Meaning, she sounds like good wife material. I refrain from telling my mom that my girlfriend isn’t exactly a girl. Or telling her that I don’t know where I’ll end up or what I want to become, or whether I’m made for a traditional wife-and-two-kids kind of life or something radically different. Leaving the church was bad enough and I don’t have the courage yet.
“I haven’t thought that far,” I say. “You know I applied everywhere — law school, master’s in sociology, management. Whoever gives me money.”
“You still don’t know what you want to do, do you?” Her fingers tighten around the wheel.
I shrug. “I’m okay with not knowing. It’s not like you can perfectly navigate your way through life.”
Everything is smaller at the border than I remembered it. The houses, the trees, the river itself. March isn’t as cold as the March in my memory. The Tumen River is narrower. More puddles of water in the dry season than a river. The long stretch of border looks mainly peaceful despite the new surveillance cameras, where there weren’t cameras before, and now much of the river is lined with barbed wire like cake icing and the new concrete holding centers that imprison North Koreans before they’re sent back home to certain danger. In any case, it’s hard to believe this river was the site of the claustrophobia, the fear, and the violence that the border has come to represent to me. We drive by the river-hugging small huts that my mom says are mainly owned by crooks trafficking North Korean women. The guard posts have now given way to camouflaged dugouts. The men still fish in the shallow water, a woman is doing laundry, and kids are skipping stones during what should be school hours.

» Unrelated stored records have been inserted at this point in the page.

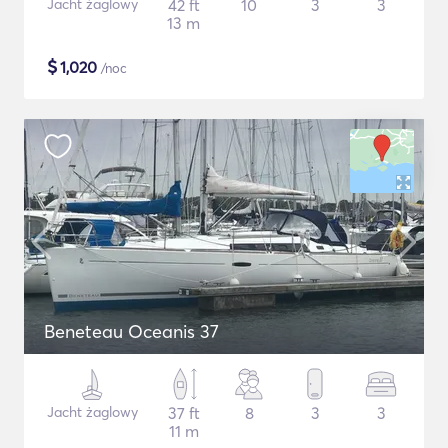
Jacht żaglowy
42 ft
10
3
3
13 m
$
1,020
/noc
Beneteau Oceanis 37
Jacht żaglowy
37 ft
8
3
3
11 m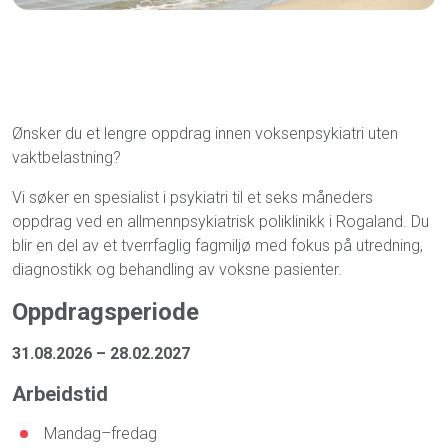
Ønsker du et lengre oppdrag innen voksenpsykiatri uten
vaktbelastning?
Vi søker en spesialist i psykiatri til et seks måneders
oppdrag ved en allmennpsykiatrisk poliklinikk i Rogaland. Du
blir en del av et tverrfaglig fagmiljø med fokus på utredning,
diagnostikk og behandling av voksne pasienter.
Oppdragsperiode
31.08.2026 – 28.02.2027
Arbeidstid
Mandag–fredag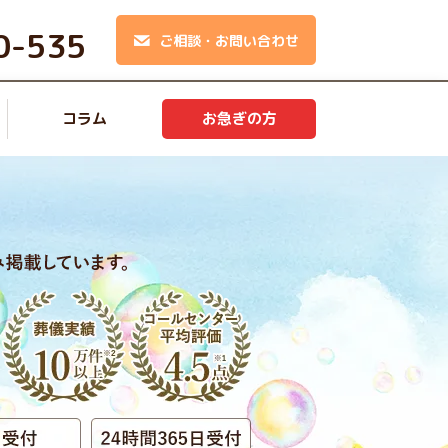
0-535
ご相談・お問い合わせ
コラム
お急ぎの方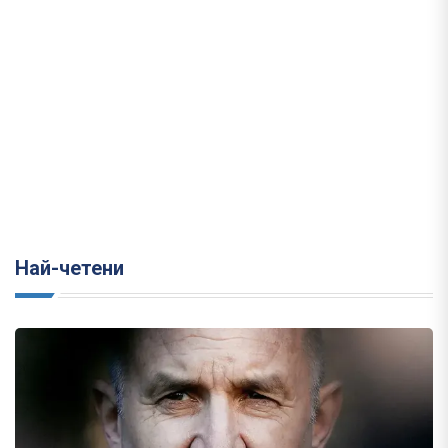
Най-четени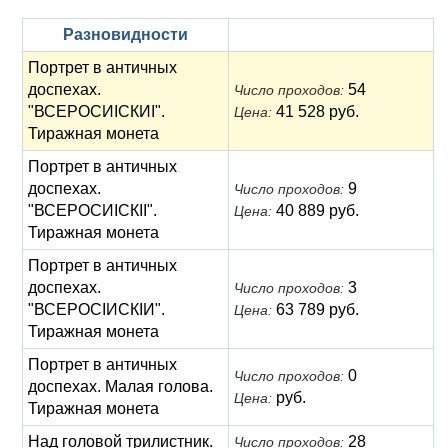
Разновидности
Портрет в античных
доспехах.
54
Число проходов:
"ВСЕРОСИICКИI".
41 528 руб.
Цена:
Тиражная монета
Портрет в античных
доспехах.
9
Число проходов:
"ВСЕРОСИICКII".
40 889 руб.
Цена:
Тиражная монета
Портрет в античных
доспехах.
3
Число проходов:
"ВСЕРОСIИCКIИ".
63 789 руб.
Цена:
Тиражная монета
Портрет в античных
0
Число проходов:
доспехах. Малая голова.
руб.
Цена:
Тиражная монета
Над головой трилистник.
28
Число проходов: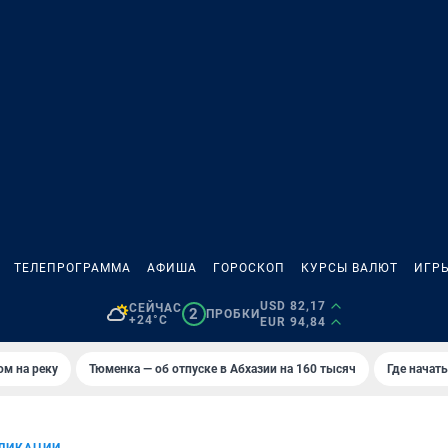
ТЕЛЕПРОГРАММА
АФИША
ГОРОСКОП
КУРСЫ ВАЛЮТ
ИГР
USD 82,17
СЕЙЧАС
2
ПРОБКИ
+24°C
EUR 94,84
ом на реку
Тюменка — об отпуске в Абхазии на 160 тысяч
Где начат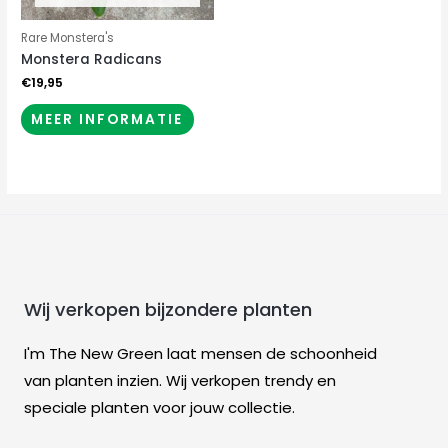
Rare Monstera's
Monstera Radicans
€
19,95
MEER INFORMATIE
Wij verkopen bijzondere planten
I'm The New Green laat mensen de schoonheid
van planten inzien. Wij verkopen trendy en
speciale planten voor jouw collectie.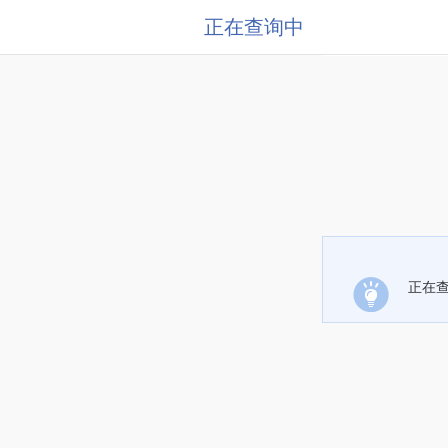
正在查询中
正在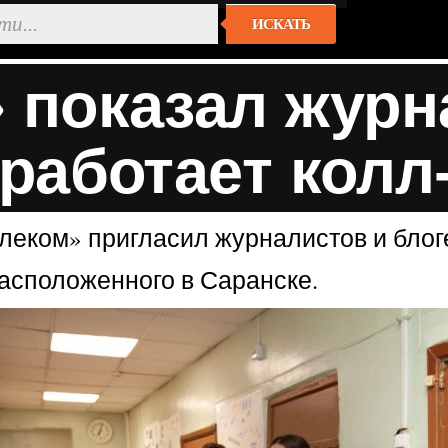
ИСКАТЬ
 показал журн
 работает колл
леком» пригласил журналистов и блог
асположенного в Саранске.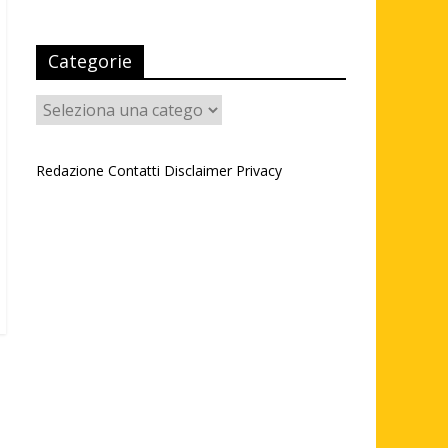
Categorie
Categorie
Redazione
Contatti
Disclaimer
Privacy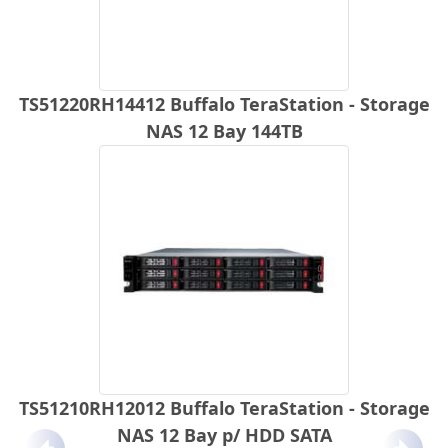
TS51220RH14412 Buffalo TeraStation - Storage
NAS 12 Bay 144TB
TS51210RH12012 Buffalo TeraStation - Storage
NAS 12 Bay p/ HDD SATA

I was there. I was a witness.
“But, Danny, you’re okay, aren’t you?”
Smugglers trundle their goods to one another across the river, using a rope and pulley system. She knows almost nothing about what happened to me in China no matter how she tries to wrangle it out of me; all she knows of that time is that I lived in a cave dugout with North Koreans, who later, in groups of twos or threes, were met at locations assigned to them at the last minute by human smugglers, arrangements she had made with great difficulty, jeopardizing her evangelical work with the Han Chinese. She knows that I’d witnessed the violence done to Missionary Kwon but didn’t call for medical help until my friends were out of his reach.
I keep my eyes on the divided country across the river. “Mom, do you think the North and the South will ever be unified?”
“Your friends will meet their families again someday. If it’s God’s will.”